╭─ INPUT

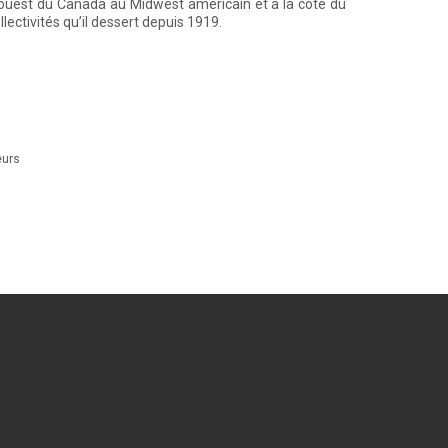
et ouest du Canada au Midwest américain et à la côte du
ectivités qu’il dessert depuis 1919.
eurs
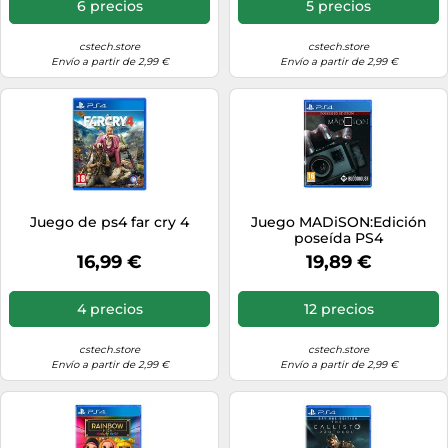
6 precios
5 precios
cstech.store
cstech.store
Envío a partir de 2,99 €
Envío a partir de 2,99 €
Juego de ps4 far cry 4
Juego MADiSON:Edición
poseída PS4
16,99 €
19,89 €
4 precios
12 precios
cstech.store
cstech.store
Envío a partir de 2,99 €
Envío a partir de 2,99 €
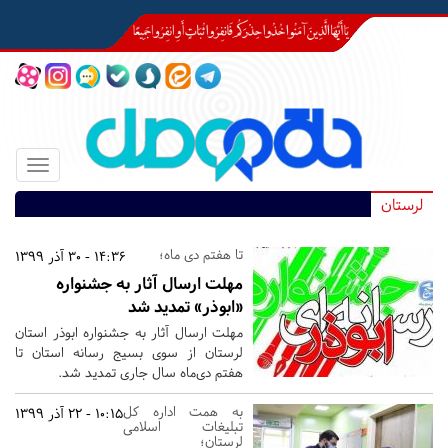
Toggle
igation
لرستان
تا هفتم دی ماه؛
14:36 - 30 آذر 1399
مهلت ارسال آثار به جشنواره
«ابوذر» تمدید شد
مهلت ارسال آثار به جشنواره ابوذر استان
لرستان از سوی بسیج رسانه استان تا
هفتم دی‌ماه سال جاری تمدید شد.
به همت اداره کل
10:15 - 22 آذر 1399
تبلیغات اسلامی
لرستان؛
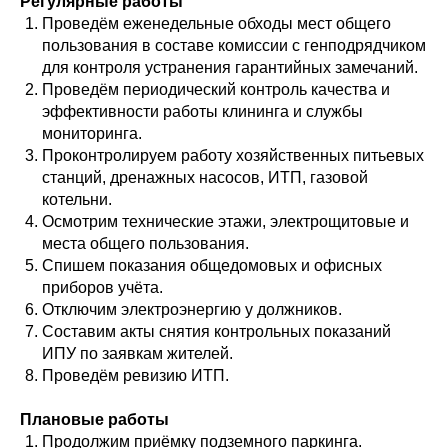
Регулярные работы
Проведём еженедельные обходы мест общего
пользования в составе комиссии с генподрядчиком
для контроля устранения гарантийных замечаний.
Проведём периодический контроль качества и
эффективности работы клининга и службы
мониторинга.
Проконтролируем работу хозяйственных питьевых
станций, дренажных насосов, ИТП, газовой
котельни.
Осмотрим технические этажи, электрощитовые и
места общего пользования.
Спишем показания общедомовых и офисных
приборов учёта.
Отключим электроэнергию у должников.
Составим акты снятия контрольных показаний
ИПУ по заявкам жителей.
Проведём ревизию ИТП.
Плановые работы
Продолжим приёмку подземного паркинга.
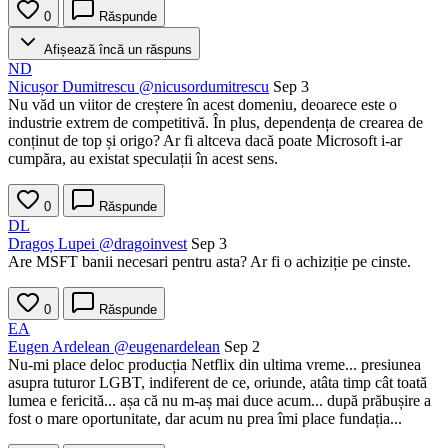
0
Răspunde
Afișează încă un răspuns
ND
Nicușor Dumitrescu
@nicusordumitrescu
Sep 3
Nu văd un viitor de creștere în acest domeniu, deoarece este o
industrie extrem de competitivă. În plus, dependența de crearea de
conținut de top și origo? Ar fi altceva dacă poate Microsoft i-ar
cumpăra, au existat speculații în acest sens.
0
Răspunde
DL
Dragoș Lupei
@dragoinvest
Sep 3
Are MSFT banii necesari pentru asta? Ar fi o achiziție pe cinste.
0
Răspunde
EA
Eugen Ardelean
@eugenardelean
Sep 2
Nu-mi place deloc producția Netflix din ultima vreme... presiunea
asupra tuturor LGBT, indiferent de ce, oriunde, atâta timp cât toată
lumea e fericită... așa că nu m-aș mai duce acum... după prăbușire a
fost o mare oportunitate, dar acum nu prea îmi place fundația...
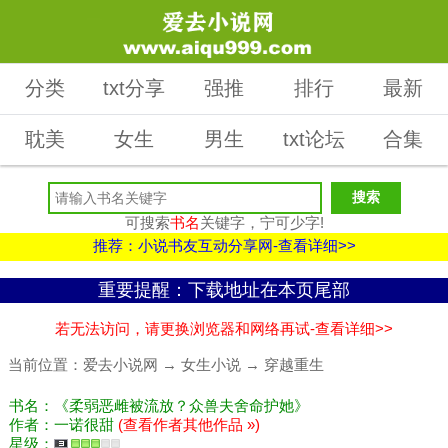
分类
txt分享
强推
排行
最新
耽美
女生
男生
txt论坛
合集
可搜索
书名
关键字，宁可少字!
推荐：小说书友互动分享网-查看详细>>
重要提醒：下载地址在本页尾部
若无法访问，请更换浏览器和网络再试-查看详细>>
当前位置：
爱去小说网
→
女生小说
→
穿越重生
书名：《柔弱恶雌被流放？众兽夫舍命护她》
作者：一诺很甜
(查看作者其他作品 »)
星级：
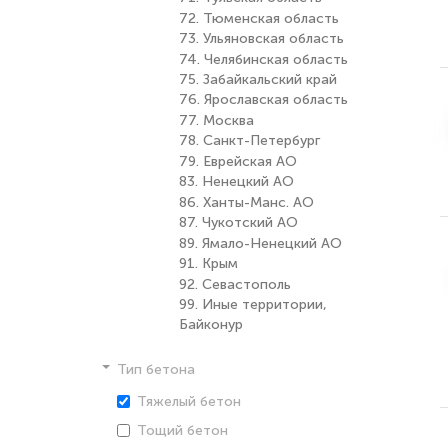
72. Тюменская область
73. Ульяновская область
74. Челябинская область
75. Забайкальский край
76. Ярославская область
77. Москва
78. Санкт-Петербург
79. Еврейская АО
83. Ненецкий АО
86. Ханты-Манс. АО
87. Чукотский АО
89. Ямало-Ненецкий АО
91. Крым
92. Севастополь
99. Иные территории,
Байконур
Тип бетона
Тяжелый бетон
Тощий бетон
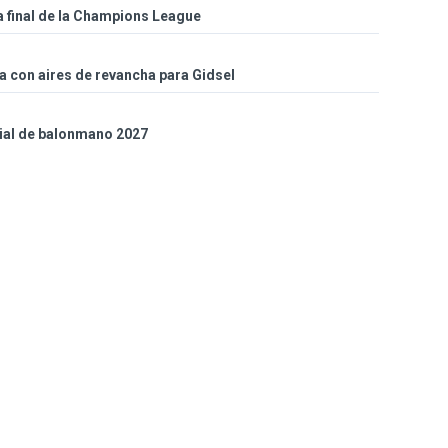
a final de la Champions League
a con aires de revancha para Gidsel
ial de balonmano 2027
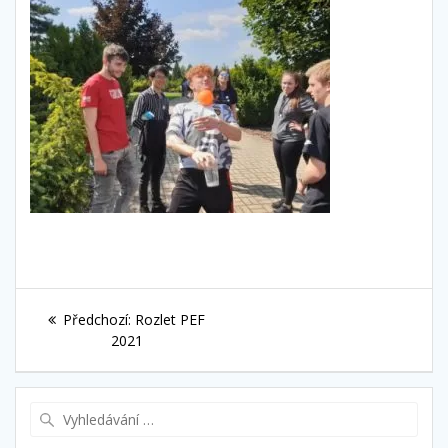
Navigace
Předchozí
Předchozí:
Rozlet PEF
pro
příspěvek:
2021
příspěvek
Vyhledat:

╰─

__EXERCISE DESCRIPTION__
Each entry, word for word, belongs in your answer; each picture does not.

__ANSWER SPACE__
et ouest du Canada au Midwest américain et à la côte du
ectivités qu’il dessert depuis 1919.
eurs
6 precios
5 precios
cstech.store
cstech.store
Envío a partir de 2,99 €
Envío a partir de 2,99 €
Juego de ps4 far cry 4
Juego MADiSON:Edición
poseída PS4
16,99 €
19,89 €
4 precios
12 precios
cstech.store
cstech.store
Envío a partir de 2,99 €
Envío a partir de 2,99 €
Toggle
igation
لرستان
تا هفتم دی ماه؛
14:36 - 30 آذر 1399
مهلت ارسال آثار به جشنواره
«ابوذر» تمدید شد
مهلت ارسال آثار به جشنواره ابوذر استان
لرستان از سوی بسیج رسانه استان تا
هفتم دی‌ماه سال جاری تمدید شد.
به همت اداره کل
10:15 - 22 آذر 1399
تبلیغات اسلامی
لرستان؛
Регулярные работы
Проведём еженедельные обходы мест общего
пользования в составе комиссии с генподрядчиком
для контроля устранения гарантийных замечаний.
Проведём периодический контроль качества и
эффективности работы клининга и службы
мониторинга.
Проконтролируем работу хозяйственных питьевых
станций, дренажных насосов, ИТП, газовой
котельни.
Осмотрим технические этажи, электрощитовые и
места общего пользования.
Спишем показания общедомовых и офисных
приборов учёта.
Отключим электроэнергию у должников.
Составим акты снятия контрольных показаний
ИПУ по заявкам жителей.
Проведём ревизию ИТП.
Плановые работы
Продолжим приёмку подземного паркинга.
0
Răspunde
Afișează încă un răspuns
ND
Nicușor Dumitrescu
@nicusordumitrescu
Sep 3
Nu văd un viitor de creștere în acest domeniu, deoarece este o
industrie extrem de competitivă. În plus, dependența de crearea de
conținut de top și origo? Ar fi altceva dacă poate Microsoft i-ar
cumpăra, au existat speculații în acest sens.
0
Răspunde
DL
Dragoș Lupei
@dragoinvest
Sep 3
Are MSFT banii necesari pentru asta? Ar fi o achiziție pe cinste.
0
Răspunde
EA
Eugen Ardelean
@eugenardelean
Sep 2
Nu-mi place deloc producția Netflix din ultima vreme... presiunea
asupra tuturor LGBT, indiferent de ce, oriunde, atâta timp cât toată
lumea e fericită... așa că nu m-aș mai duce acum... după prăbușire a
fost o mare oportunitate, dar acum nu prea îmi place fundația...
分类
txt分享
强推
排行
最新
耽美
女生
男生
txt论坛
合集
可搜索
书名
关键字，宁可少字!
推荐：小说书友互动分享网-查看详细>>
重要提醒：下载地址在本页尾部
若无法访问，请更换浏览器和网络再试-查看详细>>
当前位置：
爱去小说网
→
女生小说
→
穿越重生
书名：《柔弱恶雌被流放？众兽夫舍命护她》
作者：一诺很甜
(查看作者其他作品 »)
星级：
72. Тюменская область
73. Ульяновская область
74. Челябинская область
75. Забайкальский край
76. Ярославская область
77. Москва
78. Санкт-Петербург
79. Еврейская АО
83. Ненецкий АО
86. Ханты-Манс. АО
87. Чукотский АО
89. Ямало-Ненецкий АО
91. Крым
92. Севастополь
99. Иные территории,
Байконур
Тип бетона
Тяжелый бетон
Тощий бетон
a final de la Champions League
a con aires de revancha para Gidsel
ial de balonmano 2027
Navigace
Předchozí
Předchozí:
Rozlet PEF
pro
příspěvek:
2021
příspěvek
Vyhledat:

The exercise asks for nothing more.